- [Source data]
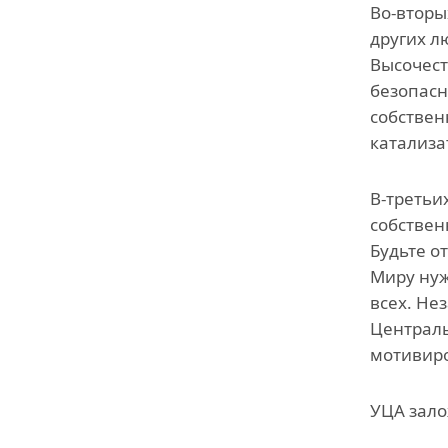
Во-вторы
других л
Высочест
безопасн
собствен
катализа
В-третьи
собствен
Будьте о
Миру нуж
всех. Не
Централь
мотивиро
УЦА зало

- [Required action]
Without including any picture, retype the entries exactly.

- [Output of the exercise]
Во-вторы
других л
Высочест
безопасн
собствен
катализа
В-третьи
собствен
Будьте о
Миру нуж
всех. Не
Централь
мотивиро
УЦА зало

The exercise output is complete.